The most important photograph I never took.

Emilia and I had our first visit with the baby doctor today. The doctor performed an ultrasound and we also were able to hear the baby’s heartbeat for the first time. So I present to you, Baby Mahoney. A very robust 3.39cm long at 10 weeks and 2 days old and the heartbeat at a very healthy 170 beats per minute. Is it too early to start spoiling him or her?

Mute Swan Family

From 2006, this Mute Swan family is enjoying a swim together. From East Harbor State Park in Ohio.

Three Generations

Three generations visiting the Statue of Liberty in 2006. No matter how you came to be in America, whether immigrated or born here, being a part of this country is one of the greatest privileges in the world. Happy Birthday, America!

Christopher Columbus Memorial Fountain

It was June 8, 1912, a day the New York Times called “second only to the inauguration of a President” because of the parade that included 15,000 troops, 2,000 motor cars, 50,000 Knights of Columbus, around 150,000 spectators, a 21 gun salute, and elaborate horse-drawn floats depicting noteworthy incidents in Columbus’ life.

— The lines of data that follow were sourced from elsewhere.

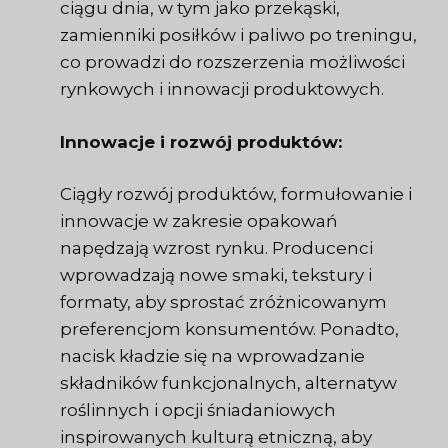
ciągu dnia, w tym jako przekąski,
zamienniki posiłków i paliwo po treningu,
co prowadzi do rozszerzenia możliwości
rynkowych i innowacji produktowych.
Innowacje i rozwój produktów:
Ciągły rozwój produktów, formułowanie i
innowacje w zakresie opakowań
napędzają wzrost rynku. Producenci
wprowadzają nowe smaki, tekstury i
formaty, aby sprostać zróżnicowanym
preferencjom konsumentów. Ponadto,
nacisk kładzie się na wprowadzanie
składników funkcjonalnych, alternatyw
roślinnych i opcji śniadaniowych
inspirowanych kulturą etniczną, aby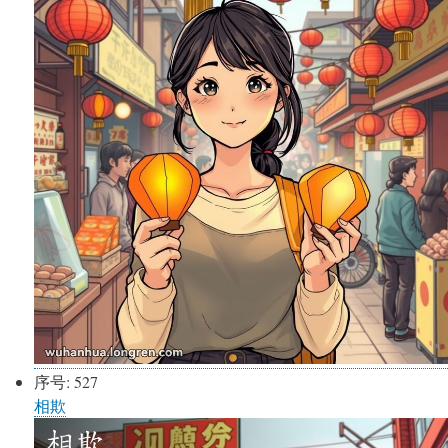
序号:
527
相欺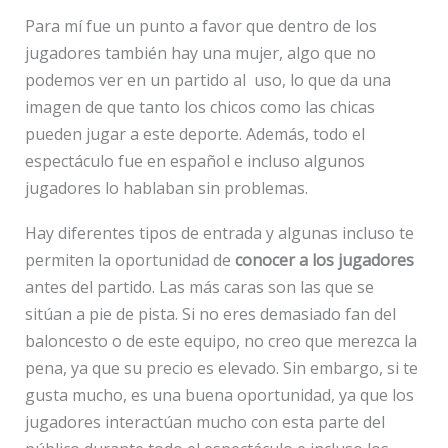
Para mí fue un punto a favor que dentro de los
jugadores también hay una mujer, algo que no
podemos ver en un partido al uso, lo que da una
imagen de que tanto los chicos como las chicas
pueden jugar a este deporte. Además, todo el
espectáculo fue en español e incluso algunos
jugadores lo hablaban sin problemas.
Hay diferentes tipos de entrada y algunas incluso te
permiten la oportunidad de
conocer a los jugadores
antes del partido. Las más caras son las que se
sitúan a pie de pista. Si no eres demasiado fan del
baloncesto o de este equipo, no creo que merezca la
pena, ya que su precio es elevado. Sin embargo, si te
gusta mucho, es una buena oportunidad, ya que los
jugadores interactúan mucho con esta parte del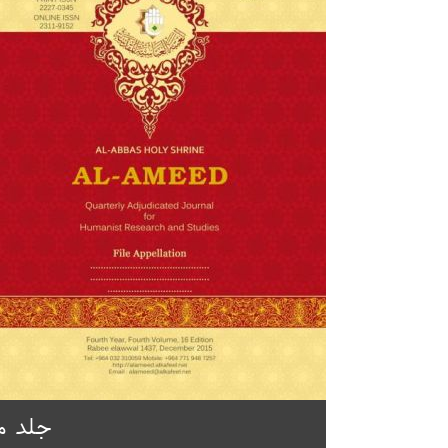
جلد م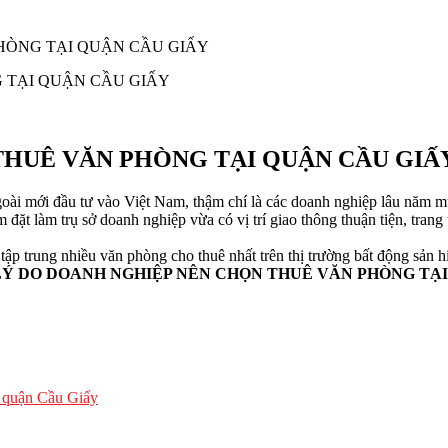
HÒNG TẠI QUẬN CẦU GIẤY
THUÊ VĂN PHÒNG TẠI QUẬN CẦU GIẤ
oài mới đầu tư vào Việt Nam, thậm chí là các doanh nghiệp lâu năm m
đặt làm trụ sở doanh nghiệp vừa có vị trí giao thông thuận tiện, trang
p trung nhiều văn phòng cho thuê nhất trên thị trường bất động sản 
LÝ DO DOANH NGHIỆP NÊN CHỌN THUÊ VĂN PHÒNG TẠ
g quận Cầu Giấy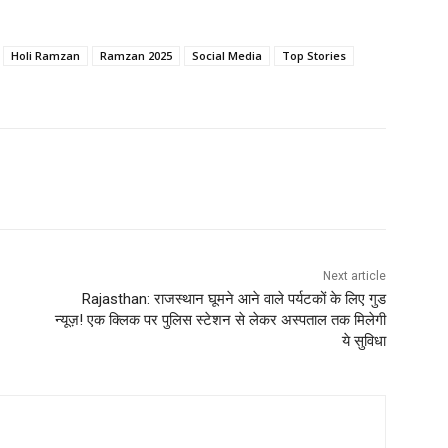
Holi Ramzan
Ramzan 2025
Social Media
Top Stories
Next article
Rajasthan: राजस्थान घूमने आने वाले पर्यटकों के लिए गुड
न्यूज़! एक क्लिक पर पुलिस स्टेशन से लेकर अस्पताल तक मिलेगी
ये सुविधा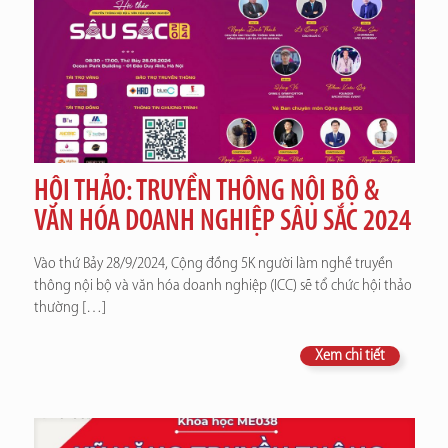
HỘI THẢO: TRUYỀN THÔNG NỘI BỘ &
VĂN HÓA DOANH NGHIỆP SÂU SẮC 2024
Vào thứ Bảy 28/9/2024, Cộng đồng 5K người làm nghề truyền
thông nội bộ và văn hóa doanh nghiệp (ICC) sẽ tổ chức hội thảo
thường
[…]
Xem chi tiết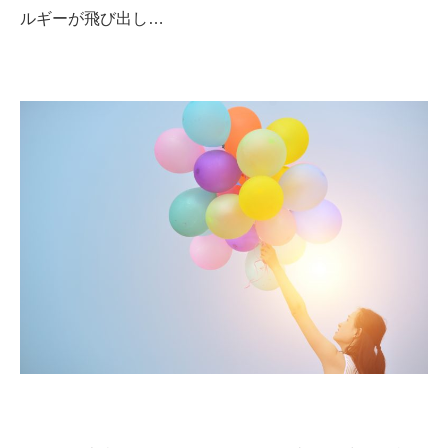
ルギーが飛び出し…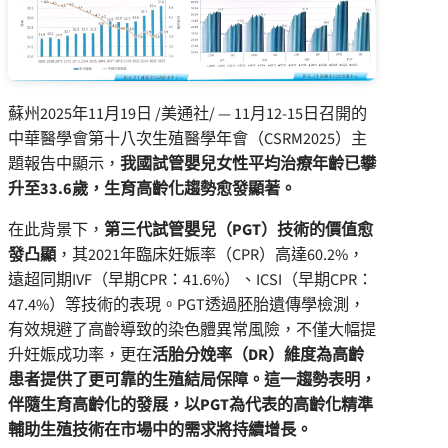
蘇州
2025年11月19日
/美通社/ — 11月12-15日召開的
中華醫學會第十八次生殖醫學年會（CSRM2025）主
題報告中顯示，
我國試管嬰兒女性平均治療年齡已攀
升至
33.6
歲，生育高齡化趨勢愈發顯著。
在此背景下，
第三代試管嬰兒（
PGT
）技術的價值愈
發凸顯
，其2021年臨床妊娠率（CPR）高達60.2%，
遠超同期IVF（早期CPR：41.6%）、ICSI（早期CPR：
47.4%）等技術的表現。PGT透過胚胎遺傳學檢測，
有效規避了高齡導致的染色體異常風險，不僅大幅提
升妊娠成功率，更在
活胎分娩率（
DR
）維度為高齡
患者提供了更可靠的生殖結局保障。這一趨勢表明，
伴隨生育高齡化的發展，以PGT
為代表的高齡化精準
輔助生殖技術在市場中的需求將持續增長。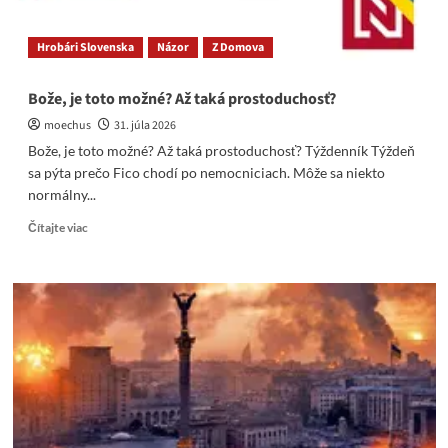
aféru.
Hrobári Slovenska
Názor
Z Domova
Bože, je toto možné? Až taká prostoduchosť?
moechus
31. júla 2026
Bože, je toto možné? Až taká prostoduchosť? Týždenník Týždeň
sa pýta prečo Fico chodí po nemocniciach. Môže sa niekto
normálny...
Read
Čítajte viac
more
about
Bože,
je
toto
možné?
Až
taká
prostoduchosť?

At the unveiling ceremony, President Taft said, “It is most difficult for us by any effort of the imagination to take in the problem which Columbus solved.” Yet today Columbus is hardly thought of as a national hero to anyone beyond the third grade. Maybe the Columbus statue has simply been gradually overlooked as Washington, D.C. has continued to add more and more monuments.

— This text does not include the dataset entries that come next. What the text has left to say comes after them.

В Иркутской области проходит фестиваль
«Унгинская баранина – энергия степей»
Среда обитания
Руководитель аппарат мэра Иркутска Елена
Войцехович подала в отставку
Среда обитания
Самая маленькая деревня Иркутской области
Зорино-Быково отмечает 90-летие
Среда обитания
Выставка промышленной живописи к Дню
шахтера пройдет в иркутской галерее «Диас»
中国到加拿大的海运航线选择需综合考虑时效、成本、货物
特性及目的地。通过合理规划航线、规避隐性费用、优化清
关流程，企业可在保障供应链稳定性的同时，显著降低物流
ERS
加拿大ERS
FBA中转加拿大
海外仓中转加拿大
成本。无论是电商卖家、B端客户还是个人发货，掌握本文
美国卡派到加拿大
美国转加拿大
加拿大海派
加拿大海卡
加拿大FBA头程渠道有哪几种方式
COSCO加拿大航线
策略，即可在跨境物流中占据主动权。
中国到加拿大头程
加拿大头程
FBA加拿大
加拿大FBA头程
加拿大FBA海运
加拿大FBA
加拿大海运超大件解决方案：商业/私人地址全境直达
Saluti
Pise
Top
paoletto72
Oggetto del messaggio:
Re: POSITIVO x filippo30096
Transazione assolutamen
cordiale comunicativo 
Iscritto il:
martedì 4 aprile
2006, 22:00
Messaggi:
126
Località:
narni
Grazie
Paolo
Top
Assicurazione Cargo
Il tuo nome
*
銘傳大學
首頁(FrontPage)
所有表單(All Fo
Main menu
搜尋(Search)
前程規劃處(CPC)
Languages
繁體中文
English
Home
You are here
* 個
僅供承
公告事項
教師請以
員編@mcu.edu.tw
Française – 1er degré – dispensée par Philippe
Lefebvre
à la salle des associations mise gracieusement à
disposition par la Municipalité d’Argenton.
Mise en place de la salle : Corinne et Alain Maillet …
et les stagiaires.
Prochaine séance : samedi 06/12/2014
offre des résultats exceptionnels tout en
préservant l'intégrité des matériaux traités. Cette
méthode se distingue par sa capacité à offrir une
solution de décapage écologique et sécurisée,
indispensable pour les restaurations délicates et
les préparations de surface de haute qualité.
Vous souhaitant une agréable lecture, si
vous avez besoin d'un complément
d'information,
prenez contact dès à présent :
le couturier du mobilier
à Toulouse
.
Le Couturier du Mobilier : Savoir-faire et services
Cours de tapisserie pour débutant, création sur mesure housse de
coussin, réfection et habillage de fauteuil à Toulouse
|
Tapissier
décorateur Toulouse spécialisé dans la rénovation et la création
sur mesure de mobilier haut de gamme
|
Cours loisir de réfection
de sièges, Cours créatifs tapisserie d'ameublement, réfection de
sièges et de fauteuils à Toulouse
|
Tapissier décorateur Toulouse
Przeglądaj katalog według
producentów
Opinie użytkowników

The rear of the monument features a medallion in honor of Spanish financiers King Ferdinand and Queen Isabella and three flagpoles representing the three ships of Columbus’ envoy. Along with the inscription reading: “To the memory of Christopher Columbus, whose high faith and indomitable courage gave to mankind a new world.”

As you emerge from Union Station, the first thing you see is the rear of the Columbus fountain. Its marbled plaza is an alluring first sight, fitting as it is with the classicism of Union Station itself, and it’s open enough to provide a breath of fresh air and space after a cramped train ride.

Happy 4th of July, and thanks Christopher for discovering America, or re-discovering it!